Ukrainians could have earned a pretty penny on European debt securities issued by Ukrainian financial institutions had the parliament allowed them to freely invest abroad. For instance, yesterday the yield of Eurobonds issued by PrivatBank that will mature in 2015 reached 36.4% and those issued by state-owned Ukreximbank – 39.5%. These debt instruments are traded outside the stock exchanges, while the minimum settlement amount (the price of one lot – Capital) reaches US $100,000, according to Specialist of Debt Instruments Sales Department at Dragon Capital Serhiy Fursa.
Making the bid
Experts believe that such a high yield of international bonds issued by Ukrainian banks can be explained by the simple fact that foreign investors are edgy, and foresee a high probability of Ukraine’s default and default of the aforementioned financial institutions in their forecasts. For instance, yesterday the yield of Ukraine’s Eurobonds maturing in 2015 was 22.5%. The market also includes expectations of future problems into the current price, while the situation with the “Ukrainian risk” is rather complicated. Indeed, there is a risk of restructuring of many Ukrainians Eurobonds that will mature before 2016.
“PrivatBank and Ukreximbank are strong financial institutions and I trust them,” assured Manager of the Foreign Market Sales Department at ART Capital Roman Lysyuk. “However, the market is not ruling out the possibility of non-repayment of coupons, transfer of the terms of repayment and partial reduction of the outstanding face value of Eurobonds by 20-30%.”
Also, the problems with repayment of Eurobond liabilities by the agricultural company Mriya and VAB Bank scared off investors. As a reminder, VAB Bank performed restructuring of its obligations for Eurobonds in the total amount of US $88.25 mn this past summer, having extended the maturity term for another five years until June 2019. Earlier, Finance & Credit and Nadra Bank restructured their bonds. These financial institutions simply have no hard currency available to repay debts to their investors.
PrivatBank and Ukreximbank may resort to debt restructuring since Ukrainian banks are short of liquidity due to the strong outflow of deposits, believes analyst of the banking sector at ICU Group Mykhailo Demkiv. “At the moment, plans for restructuring the bank’s Eurobonds are not under consideration,” the press service of PrivatBank informed.
Both banks require capital increase. As Capital wrote earlier, PrivatBank approved the decision on the capital increase of UAH 4 bn in 2014-2015. The capital increase that the state-owned Ukreximbank requires remains undisclosed.
Hunger is no joke
At the same time, Ukrainian investors understand that the problems of Ukreximbank and PrivatBank are most likely to be resolved and believe that their securities are “quite reliable”. “The Eurobonds of Ukreximbank are very attractive securities and with a high degree of probability that they will be repaid,” believes Senior Analyst at Expert-Rating Vitaliy Shapran. “The high yield is due to the fears of investors that it will be difficult to buy those volumes of hard currency required for repayment by Ukreximbank on the Ukrainian foreign exchange. However, I am convinced that the bank will be able to purchase these volumes.”

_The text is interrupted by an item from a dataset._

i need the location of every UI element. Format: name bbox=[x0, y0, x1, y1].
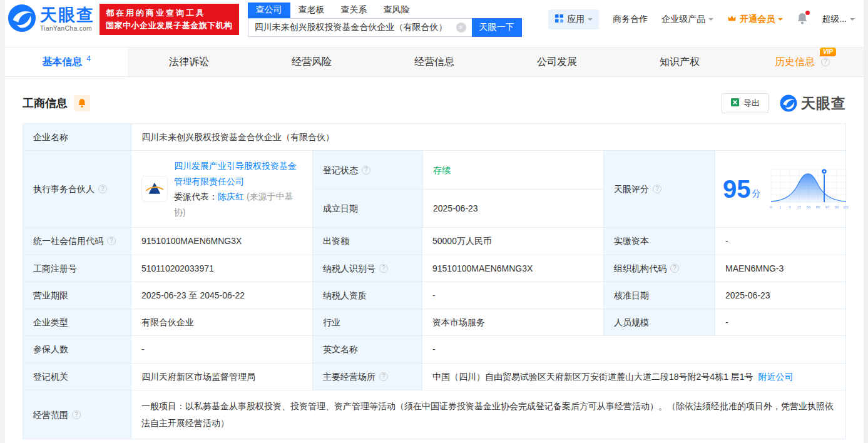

Today, it is difficult to find international bonds with a similar yield and acceptable risks. “Turbulence on the market does not allow for finding similar notes. Bonds maturing in 2015 issued by major agrarian holding companies have much lower yields (Myronivskiy Khliboprodukt – 18.7%, Agroholding Avangard – 25%), while SCM companies have a much higher yield (DTEK – 71.9%, Metinvest – 77.5%),” says Director of Cbonds.Info in Ukraine and other CIS countries Serhiy Lyashenko. Unfortunately, Ukrainians do not have direct access to the purchase of Eurobonds. For this simple reason, Ukrainians can turn a profit only by purchasing them through companies registered in offshore jurisdictions, such as Cyprus or Baltic countries.